Smart Regions heads to the French Vercors to see how one small Alpine village is producing enough renewable energy to meet the power demands of the local areas.
Alpine regions suffer more blackouts than any other. But an isolated valley in the French Vercors is bucking that trend thanks to a micro-grid which enables the electricity to be generated locally.
The system supplies 38 families including David Vieux’s farm which is fitted with solar panels and is part of a network known as Alpgrids - a European project that aims to improve energy supply to isolated Alpine areas.
David says the new system helps guarantee the power supply and reduce price volatility.
"With the normal electricity grid, there are sometimes problems with the power. By anticipating local production, it’s possible we’ll have no more blackouts in the future."
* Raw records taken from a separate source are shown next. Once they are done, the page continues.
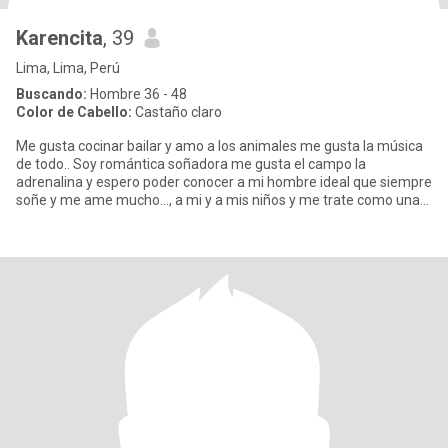
Karencita
, 39
Lima, Lima, Perú
Buscando:
Hombre 36 - 48
Color de Cabello:
Castaño claro
Me gusta cocinar bailar y amo a los animales me gusta la música
de todo.. Soy romántica soñadora me gusta el campo la
adrenalina y espero poder conocer a mi hombre ideal que siempre
soñe y me ame mucho..., a mi y a mis niños y me trate como una
reyn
In addition to France, Alpgrids is supporting several local pilot projects in Alpine areas in four other EU countries - Italy, Germany, Austria and Slovenia.
The total cost of the initiative is 1.88 million euros, of which 1.59 million comes from the European Cohesion Policy. Altogether, the project has 12 partners.
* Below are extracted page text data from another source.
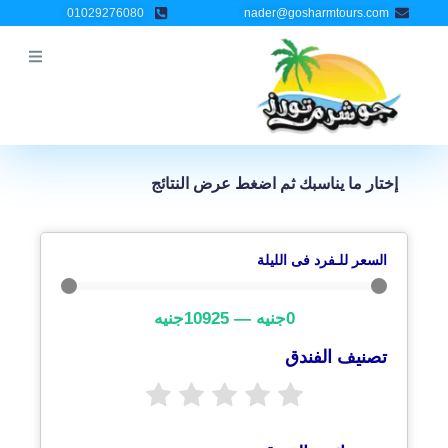
خطي
01029276080
nader@gosharmtours.com
لى
لمحتوى
إختار ما يناسبك ثم اضغط عرض النتائج
السعر للـفرد فى الليلة
0
جنيه
—
10925
جنيه
تصنيف الفندق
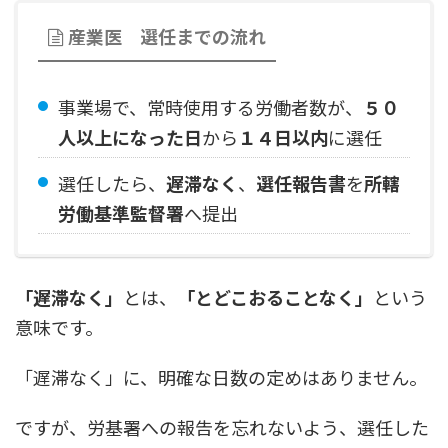
産業医 選任までの流れ
事業場で、常時使用する労働者数が、
５０
人以上になった日
から
１４日以内
に選任
選任したら、
遅滞なく
、
選任報告書
を
所轄
労働基準監督署
へ提出
「遅滞なく」
とは、
「とどこおることなく」
という
意味です。
「遅滞なく」に、明確な日数の定めはありません。
ですが、労基署への報告を忘れないよう、選任した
Some of the pilot projects are able to operate autonomously without having to connect to the main grid, however in France, legal requirements mean that’s not possible.
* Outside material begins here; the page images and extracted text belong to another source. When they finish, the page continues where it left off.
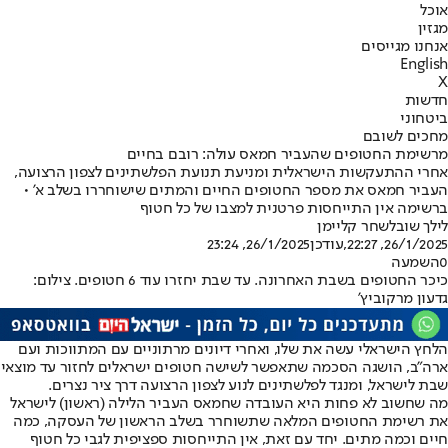
אוכל
מגזין
אנחנו מגייסים
English
X
חדשות
ביטחוני
מחכים לשובם
מרשימת החטופים שהעביר חמאס עולה: רובם בחיים
אחרי ההתעקשות הישראלית ומניעת תנועת הפלשתינים לצפון הרצועה,
העביר חמאס את מספר החטופים החיים והמתים שישוחררו בשלב א' •
ברשימה אין התייחסות פרטנית למצבו של כל חטוף
לילך שובל
שחר קליימן
26/1/2025, 22:27
,עודכן
26/1/2025, 23:24
0
השמעה
כיכר החטופים בשבת האחרונה. עד שבת יחזרו עוד 6 חטופים. צילום:
גדעון מרקוביץ'
הלחץ הישראלי עשה את שלו, ואחרי דיונים מרתוניים עם המתווכות ועם
ארה"ב, הושגה הסכמה שתאפשר לשישה חטופים ישראלים לחזור עד מוצאי
שבת לישראל, ומנגד לפלשתינים לנוע לצפון הרצועה דרך ציר נצרים.
מה שחשוב לא פחות היא העובדה שחמאס העביר הלילה (ראשון) לישראל
את רשימת החטופים המלאה שתשוחרר בשלב הראשון של העסקה, כמה
חיים וכמה מתים. יחד עם זאת, אין התייחסות ספציפית לגבי כל חטוף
Energy provider Compagnie Nationale du Rhone (CNR) is a partner in the project. It’s in charge of ensuring the best energy balance between the micro-grid and the national network to maximise economic efficiency.
Innovation Projects Manager for CNR, Guillaume Bontron told Euronews: "Local energy projects like this work by bringing people together and pooling the energy that’s generated. Our goal is not to create a small isolated Gallic village. This is a way to have local energy that can eventually ease pressure on the national grid, by providing a solution to problems that might occur.”
Six villages in the Vercors valley currently benefit from the micro-grid project. The next stage is to fit a former 12th century monastery turned cultural centre with solar panels as well as other sites in the local area. However, those driving the project have much more ambitious plans for the future, both in France and across Europe.